*Problem details*
Which lines in the records below contain the word "widzenia"? Return each of them.

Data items
::::

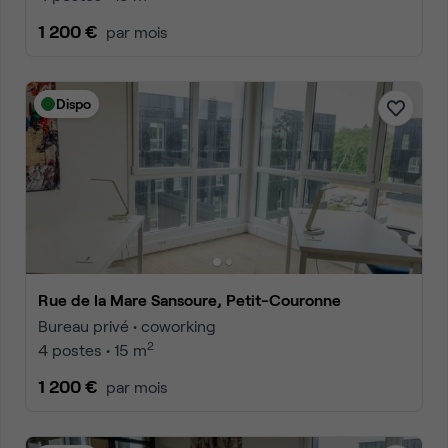
1 200 €
par mois
Dispo
Rue de la Mare Sansoure, Petit-Couronne
Bureau privé • coworking
2
4 postes • 15 m
1 200 €
par mois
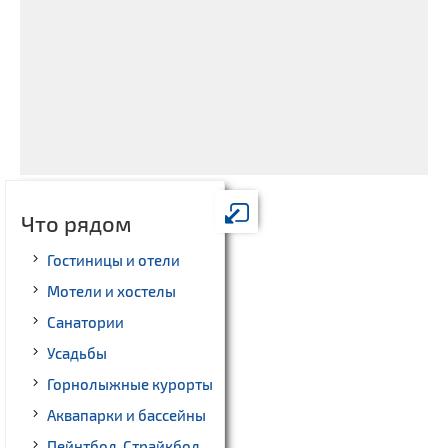
Что рядом
Гостиницы и отели
Мотели и хостелы
Санатории
Усадьбы
Горнолыжные курорты
Аквапарки и бассейны
Пейнтбол, Страйкбол,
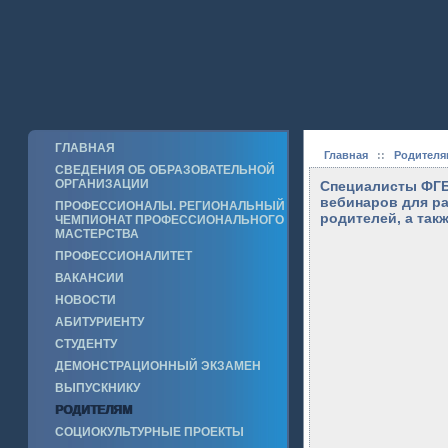
ГЛАВНАЯ
Главная
::
Родителя
СВЕДЕНИЯ ОБ ОБРАЗОВАТЕЛЬНОЙ
ОРГАНИЗАЦИИ
Специалисты ФГБ
вебинаров для ра
ПРОФЕССИОНАЛЫ. РЕГИОНАЛЬНЫЙ
родителей, а так
ЧЕМПИОНАТ ПРОФЕССИОНАЛЬНОГО
МАСТЕРСТВА
ПРОФЕССИОНАЛИТЕТ
ВАКАНСИИ
НОВОСТИ
АБИТУРИЕНТУ
СТУДЕНТУ
ДЕМОНСТРАЦИОННЫЙ ЭКЗАМЕН
ВЫПУСКНИКУ
РОДИТЕЛЯМ
СОЦИОКУЛЬТУРНЫЕ ПРОЕКТЫ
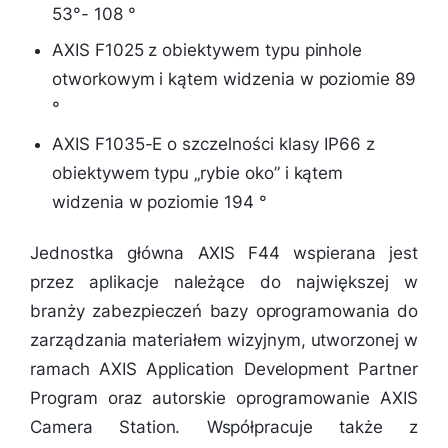
53°- 108 °
AXIS F1025 z obiektywem typu pinhole
otworkowym i kątem widzenia w poziomie 89
°
AXIS F1035-E o szczelności klasy IP66 z
obiektywem typu „rybie oko” i kątem
widzenia w poziomie 194 °
Jednostka główna AXIS F44 wspierana jest
przez aplikacje należące do największej w
branży zabezpieczeń bazy oprogramowania do
zarządzania materiałem wizyjnym, utworzonej w
ramach AXIS Application Development Partner
Program oraz autorskie oprogramowanie AXIS
Camera Station. Współpracuje także z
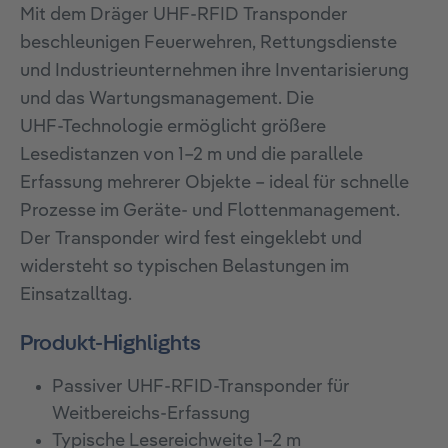
Mit dem Dräger UHF-RFID Transponder
beschleunigen Feuerwehren, Rettungsdienste
und Industrieunternehmen ihre Inventarisierung
und das Wartungsmanagement. Die
UHF‑Technologie ermöglicht größere
Lesedistanzen von 1–2 m und die parallele
Erfassung mehrerer Objekte – ideal für schnelle
Prozesse im Geräte‑ und Flottenmanagement.
Der Transponder wird fest eingeklebt und
widersteht so typischen Belastungen im
Einsatzalltag.
Produkt-Highlights
Passiver UHF‑RFID‑Transponder für
Weitbereichs‑Erfassung
Typische Lesereichweite 1–2 m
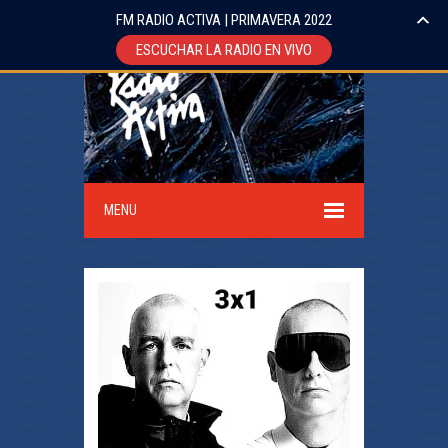
FM RADIO ACTIVA | PRIMAVERA 2022
ESCUCHAR LA RADIO EN VIVO
MENU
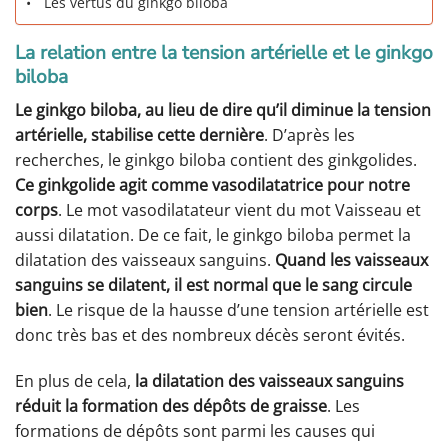
Les vertus du ginkgo biloba
La relation entre la tension artérielle et le ginkgo
biloba
Le ginkgo biloba, au lieu de dire qu’il diminue la tension
artérielle, stabilise cette dernière
. D’après les
recherches, le ginkgo biloba contient des ginkgolides.
Ce ginkgolide agit comme vasodilatatrice pour notre
corps
. Le mot vasodilatateur vient du mot Vaisseau et
aussi dilatation. De ce fait, le ginkgo biloba permet la
dilatation des vaisseaux sanguins.
Quand les vaisseaux
sanguins se dilatent, il est normal que le sang circule
bien
. Le risque de la hausse d’une tension artérielle est
donc très bas et des nombreux décès seront évités.
En plus de cela,
la dilatation des vaisseaux sanguins
réduit la formation des dépôts de graisse
. Les
formations de dépôts sont parmi les causes qui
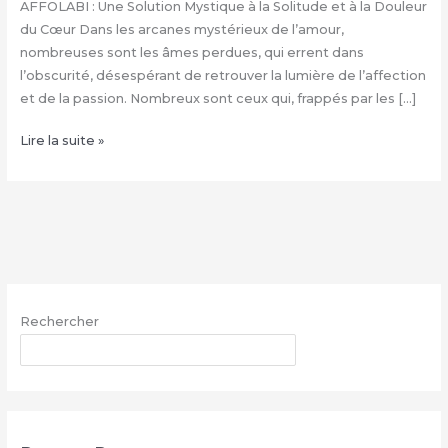
AFFOLABI : Une Solution Mystique à la Solitude et à la Douleur
du Cœur Dans les arcanes mystérieux de l’amour,
nombreuses sont les âmes perdues, qui errent dans
l’obscurité, désespérant de retrouver la lumière de l’affection
et de la passion. Nombreux sont ceux qui, frappés par les […]
Rituel
Lire la suite »
d’Envoûtement
Amoureux
du
Grand
Marabout
Henri
AFFOLABI
Rechercher
|
+229
RECHERCHER
68260703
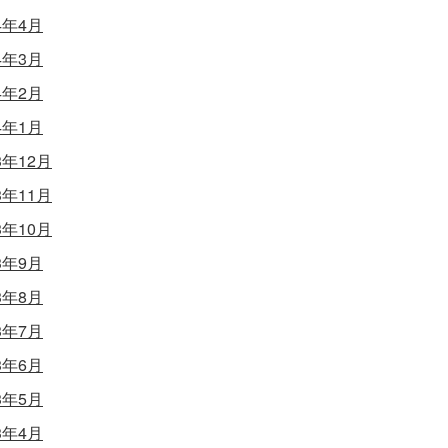
4年4月
4年3月
4年2月
4年1月
3年12月
3年11月
3年10月
3年9月
3年8月
3年7月
3年6月
3年5月
3年4月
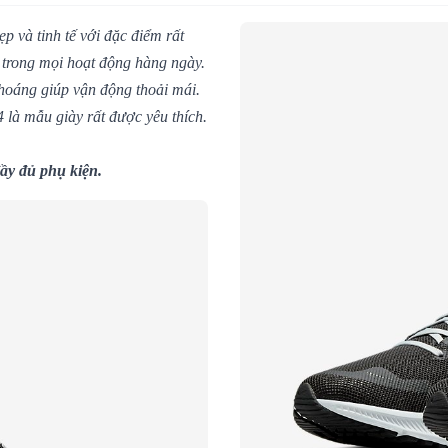
p và tinh tế với đặc điểm rất
g trong mọi hoạt động hàng ngày.
hoáng giúp vận động thoải mái.
4 là mẫu giày rất được yêu thích.
ầy đủ phụ kiện.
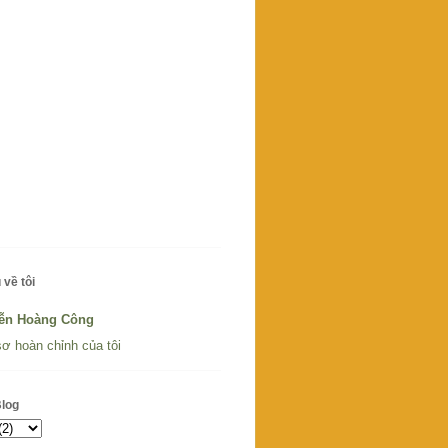
 về tôi
ễn Hoàng Công
ơ hoàn chỉnh của tôi
Blog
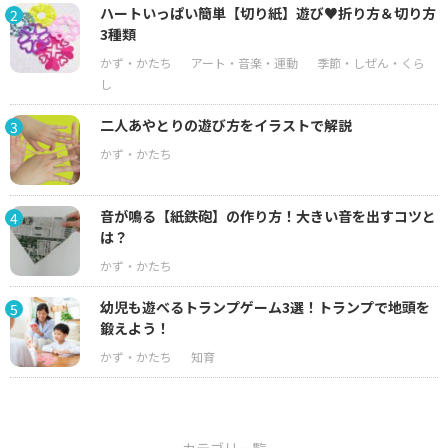
ハートいっぱい簡単【切り紙】遊び♥折り方＆切り方
2
3種類
二人あやとりの遊び方をイラストで解説
3
音が鳴る【紙鉄砲】の作り方！大きい音を出すコツと
4
は？
幼児も遊べるトランプゲーム3選！トランプで地頭を
5
鍛えよう！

::::

*Problem solution*
otworkowym i kątem widzenia w poziomie 89
widzenia w poziomie 194 °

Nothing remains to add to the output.